In molecular simulation and visualization, it’s common to animate a system over time—watching proteins fold, ligands bind, or large molecular assemblies rearrange themselves. As these events unfold, a typical viewer wants to stay focused on a particular region of interest—perhaps an active site, a ligand, or a specific atom group.
But here’s a common challenge: as your molecules move throughout the animation, the region you’re interested in might drift out of the camera’s central gaze. You end up having to constantly reposition the camera manually, or you risk losing sight of what really matters in your trajectory. This is where SAMSON’s Look at atoms animation effect can help.
Stay Centered Without Moving
The Look at atoms animation lets the camera continuously look at a moving group of atoms, without actually moving the camera itself. Instead, the target point of the camera shifts during the animation to follow the geometric center of the selected atoms. This makes it ideal in situations where you want to keep your current viewpoint steady, but still track the structural changes of the atoms you’re interested in.
Practically, that means you can set up a trajectory—say, a molecular dynamics simulation—and keep the camera’s position unchanged.
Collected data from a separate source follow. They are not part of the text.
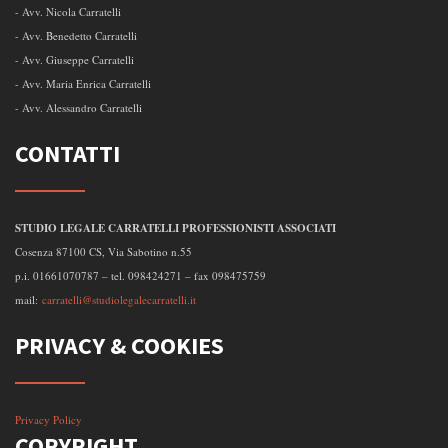
- Avv. Nicola Carratelli
- Avv. Benedetto Carratelli
- Avv. Giuseppe Carratelli
- Avv. Maria Enrica Carratelli
- Avv. Alessandro Carratelli
CONTATTI
STUDIO LEGALE CARRATELLI PROFESSIONISTI ASSOCIATI
Cosenza 87100 CS, Via Sabotino n.55
p.i. 01661070787 – tel. 098424271 – fax 098475759
mail:
carratelli@studiolegalecarratelli.it
PRIVACY & COOKIES
Privacy Policy
COPYRIGHT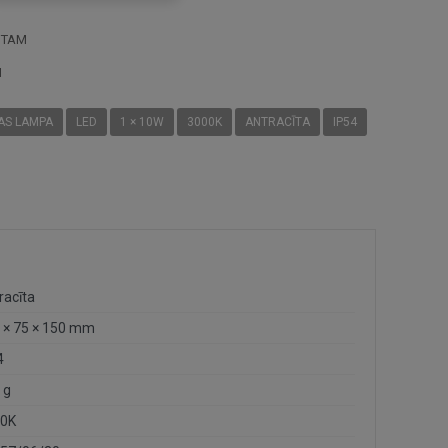
STAM
I
AS LAMPA
LED
1 × 10W
3000K
ANTRACĪTA
IP54
racīta
 × 75 × 150 mm
4
 g
0K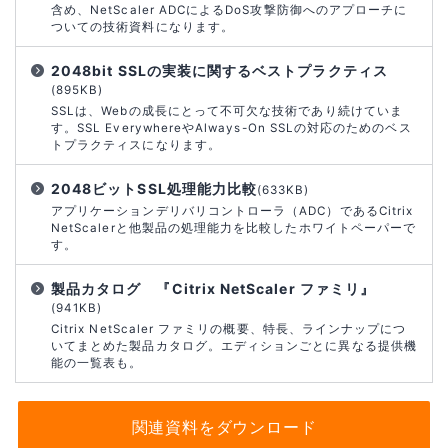
含め、NetScaler ADCによるDoS攻撃防御へのアプローチに
ついての技術資料になります。
2048bit SSLの実装に関するベストプラクティス
(895KB)
SSLは、Webの成長にとって不可欠な技術であり続けていま
す。SSL EverywhereやAlways-On SSLの対応のためのベス
トプラクティスになります。
2048ビットSSL処理能力比較
(633KB)
アプリケーションデリバリコントローラ（ADC）であるCitrix
NetScalerと他製品の処理能力を比較したホワイトペーパーで
す。
製品カタログ 『Citrix NetScaler ファミリ』
(941KB)
Citrix NetScaler ファミリの概要、特長、ラインナップにつ
いてまとめた製品カタログ。エディションごとに異なる提供機
能の一覧表も。
関連資料をダウンロード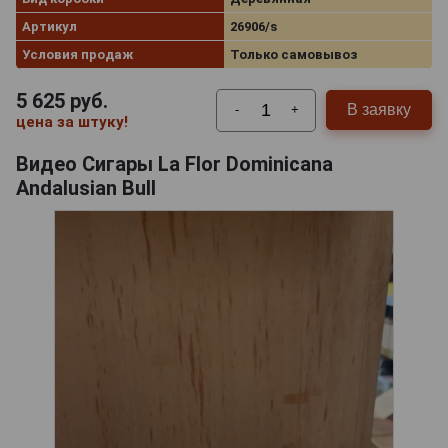
Артикул
26906/s
Условия продаж
Только самовывоз
5 625
руб.
В заявку
-
+
цена за штуку!
Видео Сигары La Flor Dominicana
Andalusian Bull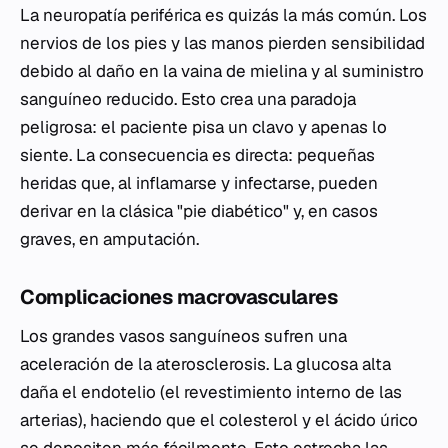
La neuropatía periférica es quizás la más común. Los
nervios de los pies y las manos pierden sensibilidad
debido al daño en la vaina de mielina y al suministro
sanguíneo reducido. Esto crea una paradoja
peligrosa: el paciente pisa un clavo y apenas lo
siente. La consecuencia es directa: pequeñas
heridas que, al inflamarse y infectarse, pueden
derivar en la clásica "pie diabético" y, en casos
graves, en amputación.
Complicaciones macrovasculares
Los grandes vasos sanguíneos sufren una
aceleración de la aterosclerosis. La glucosa alta
daña el endotelio (el revestimiento interno de las
arterias), haciendo que el colesterol y el ácido úrico
se depositen más fácilmente. Esto estrecha las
Viewers won’t feel like the whole scene is moving around; instead, the focus remains logically and visually coherent throughout the frames.
How to Set It Up
Here’s a step-by-step guide:
- Select the group of atoms you want the camera to look at. This could be a residue, a ligand, or any atom subset moving during the animation.
- Orient the camera to the perspective you want to maintain throughout the animation.
- In the Animator’s Track view, pick your start frame.
- From the Animation panel, double-click on the Look at atoms effect.
- Set the end frame to define the length of the animation.
- Optional: adjust properties like whether to apply the effect to the active camera, or whether the camera should maintain an upright orientation, especially if the grid is on.
Even after you create the animation effect, you can still adjust start and end frames easily.
When to Use It
This technique is ideal when:
- You want to maintain visual continuity without camera motion.
- You’re preparing a presentation or video and want to keep the audience’s focus on a moving site.
- You’re debugging a simulation artifact and need to isolate a moving structure while keeping the environment stable.
Rather than simply moving the entire camera, this method provides a subtle but powerful way to maintain clarity when following atomistic trajectories.